American WWI veteran (1896–1921)

C. L. Daniel was an American World War I veteran known for being the first victim of the Tulsa Race Massacre identified from remains exhumed from mass graves in Tulsa.

==Biography==
C. L. Daniel was born and raised in Newnan, Georgia to Thomas Daniel and Amanda Merriweather. His father died before 1910. He was drafted into the United States Army in 1918 during World War I and served until 1919. He was stationed at Camp Gordon in Chamblee, Georgia, during his military tenure with the 47th Company, 12th Training Battalion, and the 406th Rescue Labor Battalion, Company B. According to an anthropologist at the University of Florida, he spent 19 days in a base hospital for a possible leg injury.

===Death and identification ===
After the war, Daniel traveled across the United States. He was on his way home to Georgia from Utah when he was killed in the Tulsa Race Massacre. In 2020, the city of Tulsa began exhuming suspected mass graves related to the massacre. In July 2024, Daniel was the first victim of the massacre exhumed from the graves positively identified.
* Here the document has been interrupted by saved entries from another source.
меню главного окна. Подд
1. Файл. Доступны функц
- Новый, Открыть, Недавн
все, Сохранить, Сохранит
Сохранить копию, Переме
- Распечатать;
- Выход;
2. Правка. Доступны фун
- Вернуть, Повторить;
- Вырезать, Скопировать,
The city offered to help rebury Daniel according to his family's wishes. A memorial service was held in which the mayor of Tulsa G.T. Bynum eulogized Daniel and spoke of his relationship to his bereaved mother. A letter from his family was read: "Today represents more than a memorial for C.L. Daniel and those still resting in unidentified graves; it is a long-waited acknowledgement of the lives impacted by the massacre."